Le genre (gender) est un outil d’analyse transdisciplinaire dans son origine même : né dans le contexte médical des années 1950 et 1960 aux États-Unis, il a fait l’objet d’une re-sémantisation dans le champ des sciences humaines par l’historienne Joan Scott, en 1985, « catégorie d’analyse utile » pour penser les différenciations, les hiérarchisations, les dispositifs de pouvoir entre hommes et femmes – s’ajoutant ainsi au critère de la classe sociale. Sciences humaines et sciences (dites) exactes y recourent désormais dans une perspective intersectionnelle : classe, origine, langue, sexualité, handicap, genre sont autant d’éléments à prendre en considération pour une étude des sociétés ou pour comprendre divers biais dans notre façon de mener des recherches. 

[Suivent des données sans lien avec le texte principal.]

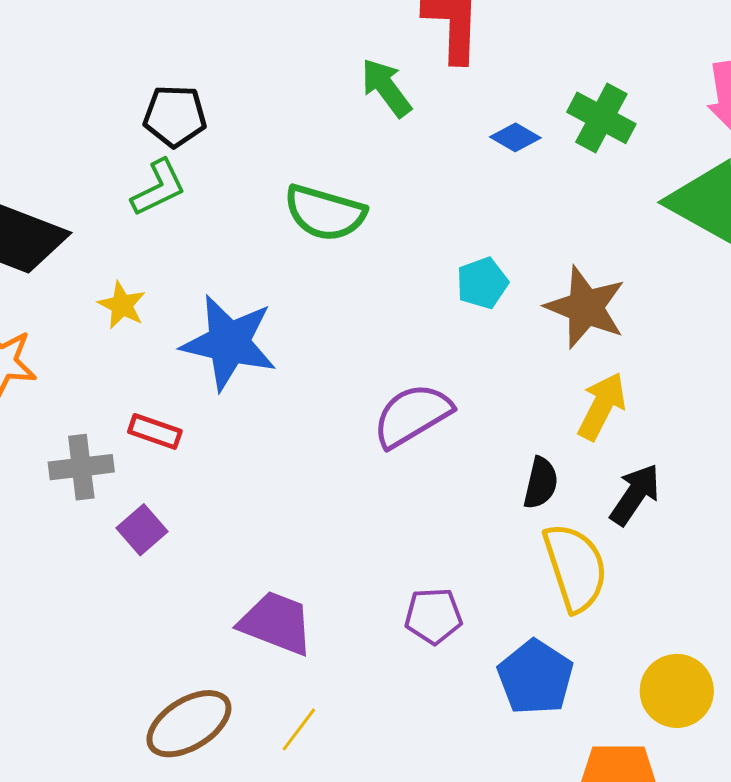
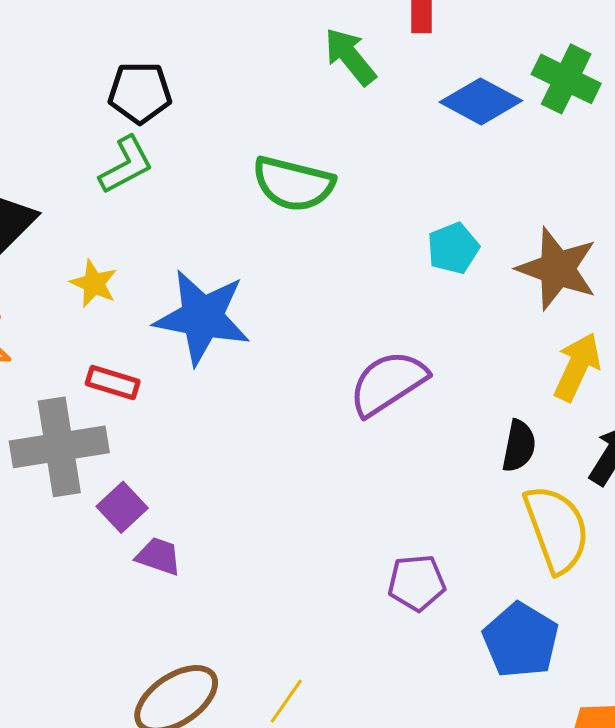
blue diamond: (515, 137) -> (481, 101), size x1.6
red rectangle: (155, 431) -> (113, 383), moved
gray cross: (81, 467) -> (59, 447), size x1.5
purple trapezoid: (276, 623) -> (159, 556), moved, size x0.6

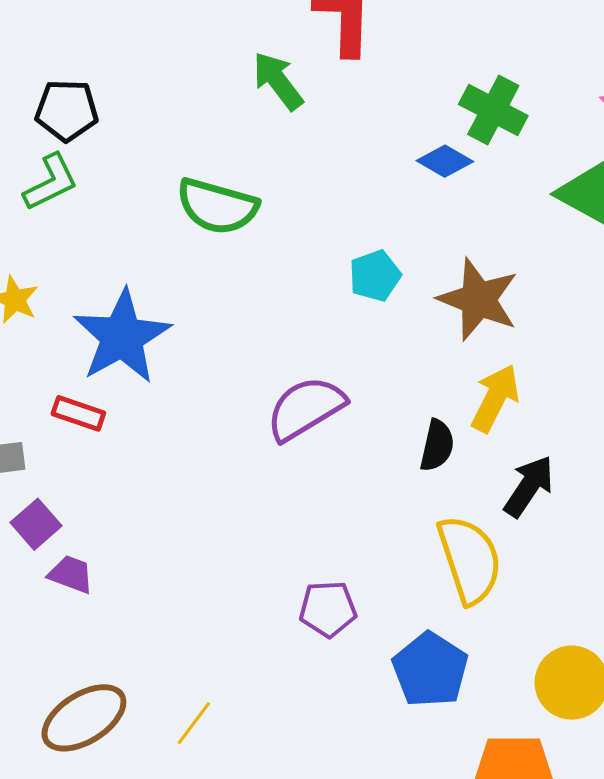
blue diamond: (481, 101) -> (445, 161), moved, size x0.7
blue star: (202, 317) -> (122, 337), turned 30
red rectangle: (113, 383) -> (78, 413), moved
black semicircle: (519, 446) -> (437, 445), moved

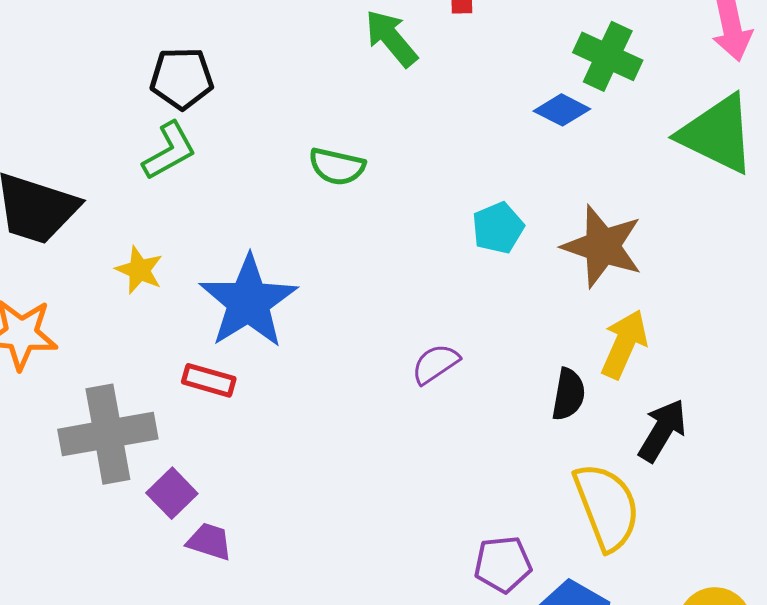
green semicircle: (217, 206) -> (337, 166), size x0.7
purple semicircle: (306, 408) -> (435, 364), size x0.6
purple pentagon: (328, 609) -> (503, 564), moved

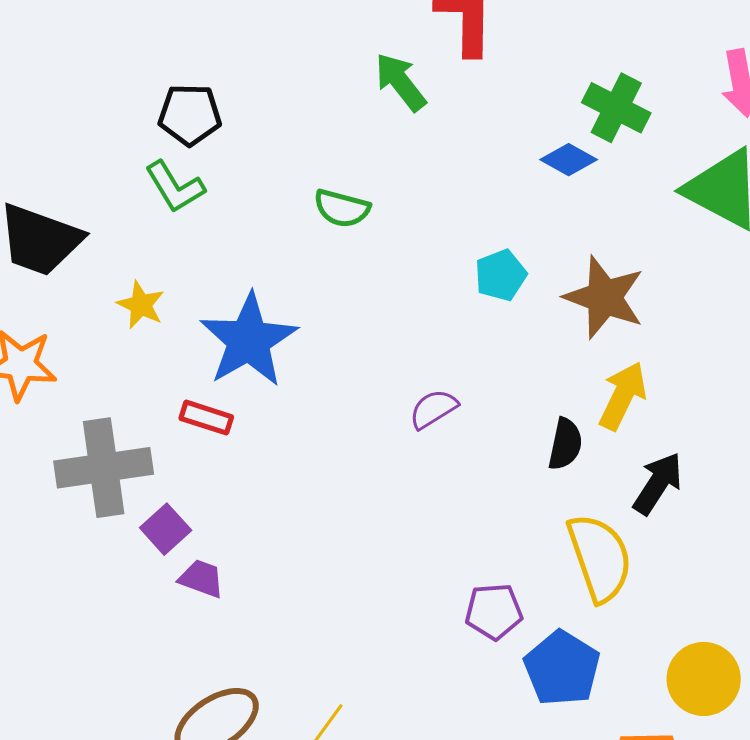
green L-shape: (169, 151) -> (175, 187), turned 86

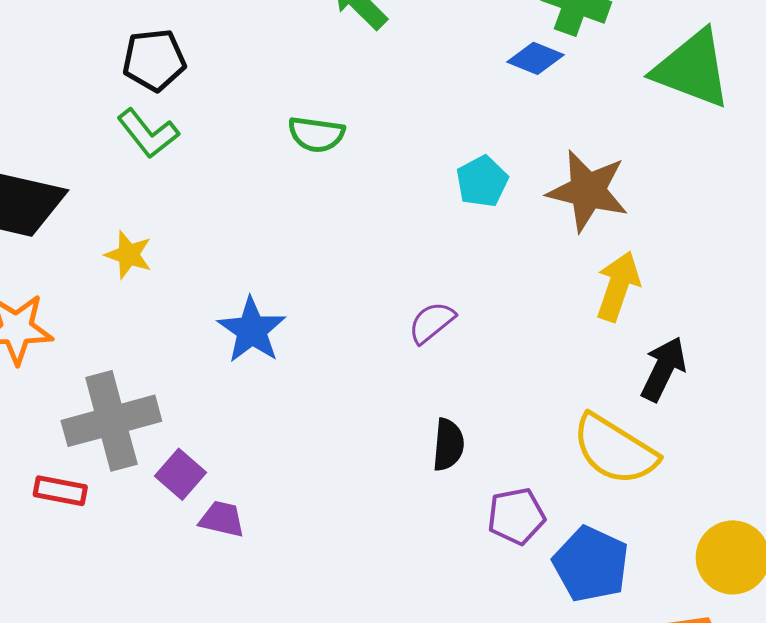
blue star: (249, 340) -> (252, 330), moved, size x0.7
red rectangle: (206, 418) -> (60, 491), moved
black semicircle: (565, 444) -> (448, 445), moved
yellow semicircle: (600, 558) -> (615, 450), turned 148

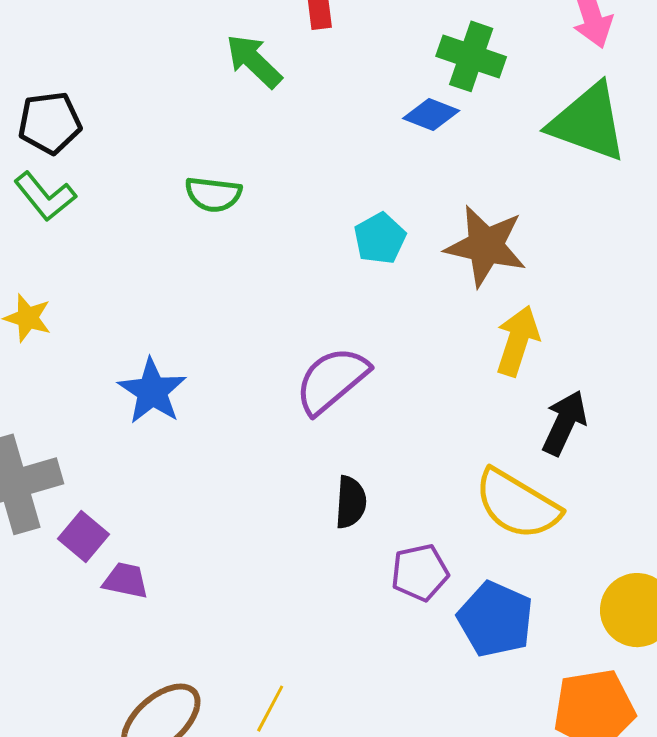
purple semicircle: (432, 322) -> (332, 380), size x1.6

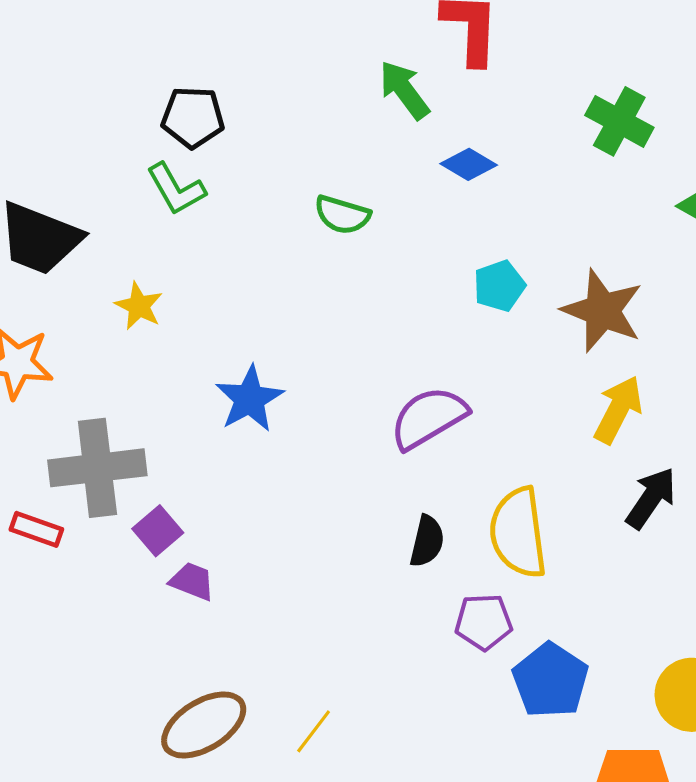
blue diamond: (431, 115) -> (469, 164), moved
yellow semicircle: (517, 504) -> (518, 533), moved, turned 42

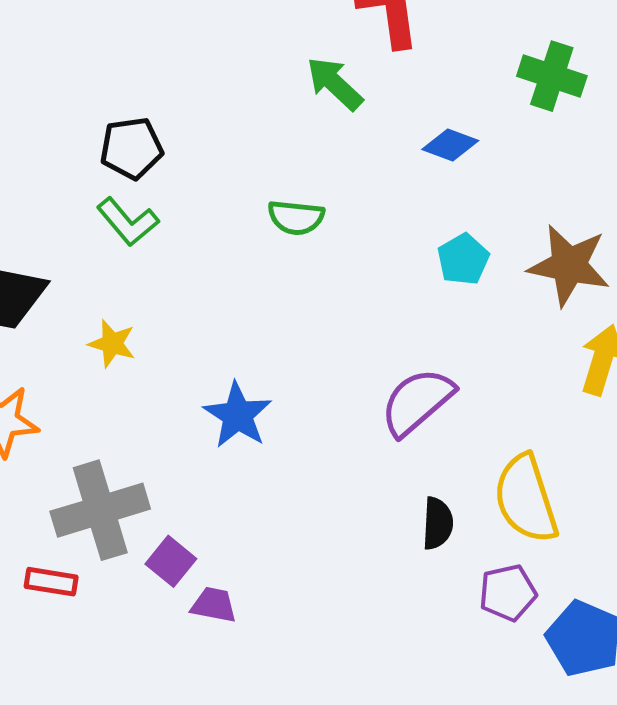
blue diamond: (469, 164) -> (450, 145), moved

Limité, il y a vingt ans, à des programmes isolés et parfois ignorés, le genre, en France, s’est enfin « dé-disciplinarisé » – pour reprendre une expression de Michel Foucault – et s’est déployé de façon rapide : les thèses, les HDR et les masters qui intègrent cette approche sont extrêmement nombreux désormais ; des formations (masters, programmes du Capes et l’agrégation) intègrent cet aspect de la recherche, et des structures organisées (laboratoires, programmes) émergent et accueillent un nombre croissant de chercheurs. L’Université de Strasbourg a tout à gagner à soutenir et à promouvoir ces recherches, reconnues par le Haut conseil de l’évaluation de la recherche et de l’enseignement supérieur (Hcéres), l’Institut universitaire de France (IUF), l’Inserm et divers programmes européens. 

Le genre, comme outil épistémologique, traverse aujourd’hui l’ensemble des enjeux et des problématiques sociales et politiques. Les plus connues sont les questions d’égalité femmes-hommes, mais tout aussi importantes sont les questions d’environnement, d’écologie, de migration, d’éthique ; elles mettent au travail les chercheures et chercheurs en médecine, en sciences de la vie, en neurobiologie, en économie, en Staps, en droit, en sciences humaines, en sciences sociales, en langues, arts et littératures, en sciences politiques. Un récent colloque au Collège de France « Genre et sciences » met à l’honneur cette pluridisciplinarité. Les études de genre ne sont pas limitées à une discipline : elles les traversent et, parfois, les reconfigurent.